Saved data entries:

+ + + + +

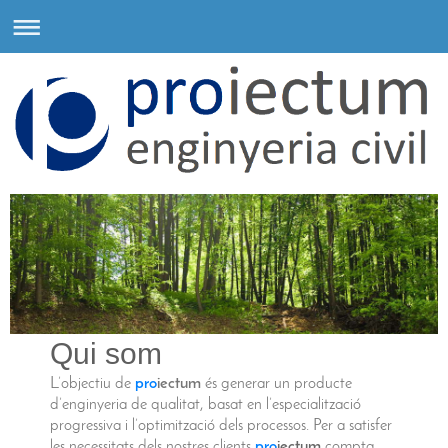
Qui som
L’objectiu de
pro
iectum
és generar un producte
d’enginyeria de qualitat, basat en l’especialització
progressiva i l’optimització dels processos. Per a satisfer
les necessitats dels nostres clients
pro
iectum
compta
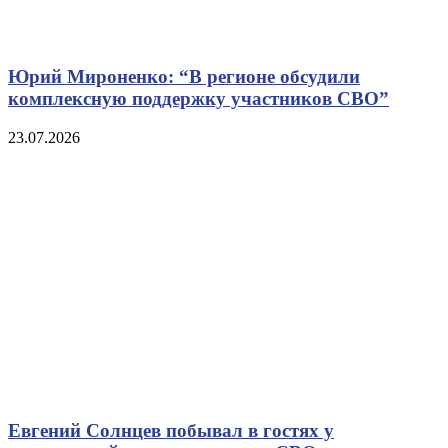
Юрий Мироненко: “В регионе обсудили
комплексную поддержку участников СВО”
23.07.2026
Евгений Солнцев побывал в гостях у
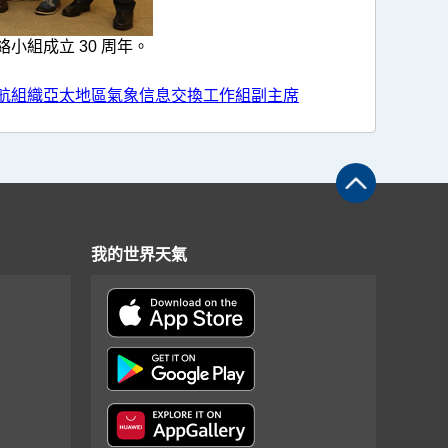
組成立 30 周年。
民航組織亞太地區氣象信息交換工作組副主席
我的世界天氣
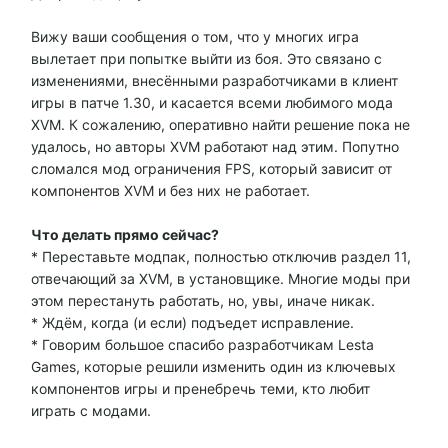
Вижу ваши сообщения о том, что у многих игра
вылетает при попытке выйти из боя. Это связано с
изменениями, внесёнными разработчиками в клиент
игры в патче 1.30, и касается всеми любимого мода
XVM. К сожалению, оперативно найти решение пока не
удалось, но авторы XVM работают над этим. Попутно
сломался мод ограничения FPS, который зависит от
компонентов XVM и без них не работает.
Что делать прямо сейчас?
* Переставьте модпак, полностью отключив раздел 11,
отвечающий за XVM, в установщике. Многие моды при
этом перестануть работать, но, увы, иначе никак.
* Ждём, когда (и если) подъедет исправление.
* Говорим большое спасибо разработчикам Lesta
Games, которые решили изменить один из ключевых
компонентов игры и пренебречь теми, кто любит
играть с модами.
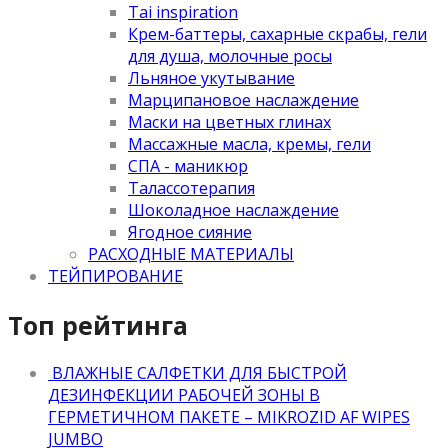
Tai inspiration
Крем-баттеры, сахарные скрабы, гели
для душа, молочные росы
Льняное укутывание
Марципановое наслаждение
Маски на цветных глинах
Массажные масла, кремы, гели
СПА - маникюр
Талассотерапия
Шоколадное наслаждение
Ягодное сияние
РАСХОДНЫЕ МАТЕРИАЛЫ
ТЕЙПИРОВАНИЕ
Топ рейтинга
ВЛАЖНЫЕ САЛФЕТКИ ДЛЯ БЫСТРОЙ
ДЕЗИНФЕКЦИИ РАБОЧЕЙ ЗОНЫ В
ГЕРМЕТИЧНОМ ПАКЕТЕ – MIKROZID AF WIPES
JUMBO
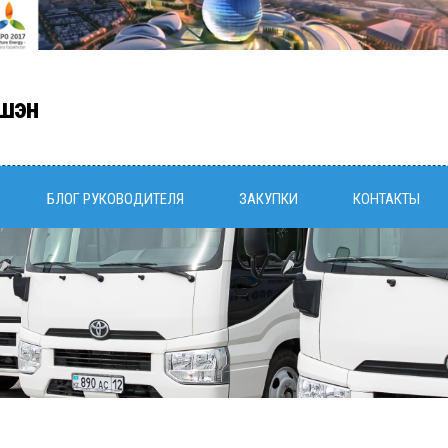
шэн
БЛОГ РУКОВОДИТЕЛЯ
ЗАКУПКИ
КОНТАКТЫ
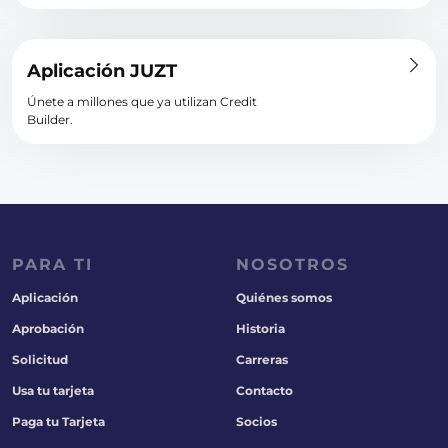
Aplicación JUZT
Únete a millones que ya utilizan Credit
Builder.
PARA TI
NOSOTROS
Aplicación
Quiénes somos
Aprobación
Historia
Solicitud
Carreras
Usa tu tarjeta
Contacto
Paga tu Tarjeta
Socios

+ + + + +

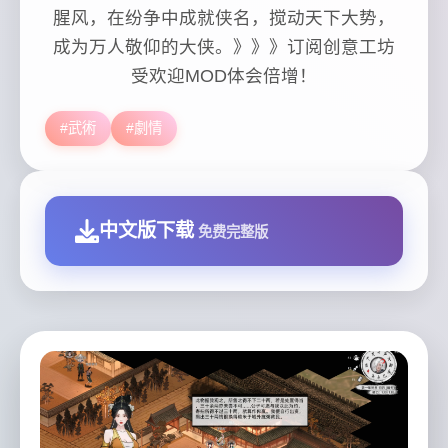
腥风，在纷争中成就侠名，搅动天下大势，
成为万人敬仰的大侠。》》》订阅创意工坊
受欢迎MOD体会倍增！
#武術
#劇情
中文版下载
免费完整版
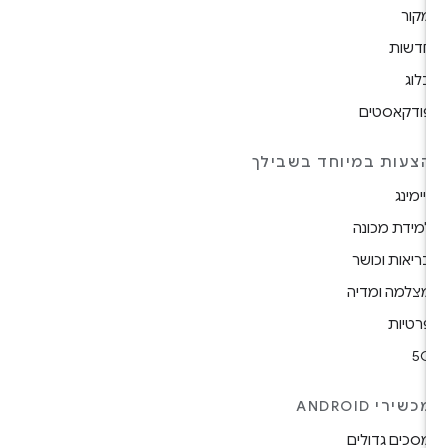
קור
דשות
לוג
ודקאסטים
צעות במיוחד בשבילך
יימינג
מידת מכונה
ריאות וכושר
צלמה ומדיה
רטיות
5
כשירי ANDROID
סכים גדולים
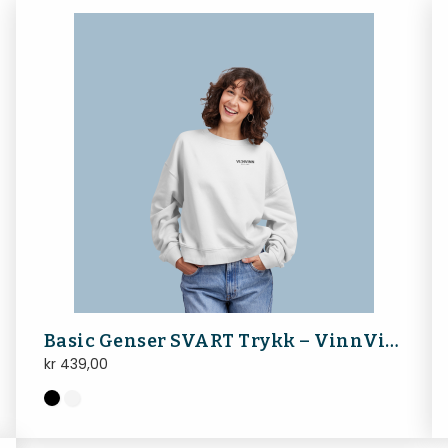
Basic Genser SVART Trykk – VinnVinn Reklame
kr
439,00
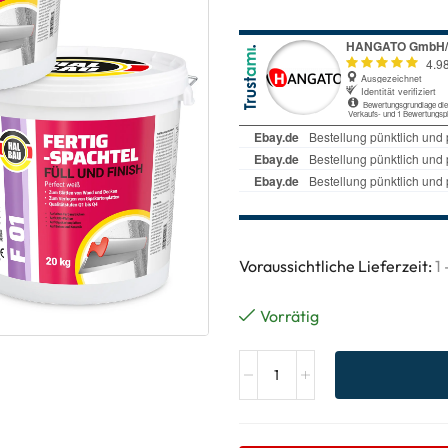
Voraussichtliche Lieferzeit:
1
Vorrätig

+ + + + +

Return from the data every line that holds "наслаждение".

OUTPUT FOR THIS TASK –
Марципановое наслаждение
Шоколадное наслаждение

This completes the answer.